Truncation error estimates for two-dimensional sampling series associated with the linear canonical transform

The linear canonical transform (LCT) provides a more general framework for many well-known linear integral transforms, such as Fourier transform, fractional Fourier transform, Fresnel transform, and so forth, in digital signal processing and optics. There has been a great deal of research on sampling expansions of bandlimited signals in the LCT domain. However, results on error estimation and convergence analysis appear to be relatively rare, especially for multi-dimensional sampling series associated with the LCT. In this paper, we present error estimation and convergence analysis for two-dimensional (2D) sampling series in the LCT domain. Specifically, we first prove the absolute convergence and uniform convergence of 2D LCT sampling series.

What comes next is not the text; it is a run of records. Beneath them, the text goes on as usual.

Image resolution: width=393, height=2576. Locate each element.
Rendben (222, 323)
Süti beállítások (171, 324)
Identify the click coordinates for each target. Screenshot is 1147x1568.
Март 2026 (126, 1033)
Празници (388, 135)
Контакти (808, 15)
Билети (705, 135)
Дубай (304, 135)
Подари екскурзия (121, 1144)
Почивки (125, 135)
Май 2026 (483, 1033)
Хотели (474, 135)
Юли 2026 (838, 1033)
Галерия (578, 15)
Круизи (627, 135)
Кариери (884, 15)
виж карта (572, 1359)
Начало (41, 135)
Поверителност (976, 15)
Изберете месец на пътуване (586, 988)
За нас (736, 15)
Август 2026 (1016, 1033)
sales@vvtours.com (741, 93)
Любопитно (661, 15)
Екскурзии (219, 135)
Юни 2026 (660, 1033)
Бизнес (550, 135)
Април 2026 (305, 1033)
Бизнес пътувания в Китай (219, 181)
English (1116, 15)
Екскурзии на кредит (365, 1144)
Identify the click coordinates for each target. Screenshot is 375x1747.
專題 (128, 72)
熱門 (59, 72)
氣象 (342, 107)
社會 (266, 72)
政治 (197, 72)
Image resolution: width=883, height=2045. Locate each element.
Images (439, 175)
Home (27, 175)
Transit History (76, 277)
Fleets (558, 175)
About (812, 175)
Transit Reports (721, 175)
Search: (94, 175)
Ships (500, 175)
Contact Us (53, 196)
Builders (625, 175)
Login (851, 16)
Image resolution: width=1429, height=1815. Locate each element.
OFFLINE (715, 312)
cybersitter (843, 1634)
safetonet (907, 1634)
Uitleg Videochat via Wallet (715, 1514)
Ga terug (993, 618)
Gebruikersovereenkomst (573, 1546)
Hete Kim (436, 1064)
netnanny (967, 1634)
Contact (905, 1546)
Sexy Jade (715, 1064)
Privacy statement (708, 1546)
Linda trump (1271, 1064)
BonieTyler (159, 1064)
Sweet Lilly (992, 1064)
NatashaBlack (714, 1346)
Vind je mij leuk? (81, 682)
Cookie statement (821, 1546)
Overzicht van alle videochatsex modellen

Then, we analyze truncation error estimates for uniformly sampling 2D bandlimited signals in the LCT domain, as well as deriving three truncation error bounds. Finally, our theoretical results are demonstrated by numerical examples.

Automated summary

This paper presents error estimation and convergence analysis for two-dimensional (2D) sampling series in the LCT domain. The absolute convergence and uniform convergence of 2D LCT sampling series are first proven, followed by an analysis of truncation error estimates for uniformly sampling 2D bandlimited signals in the LCT domain and derivation of three truncation error bounds. The theoretical results are then demonstrated through numerical examples.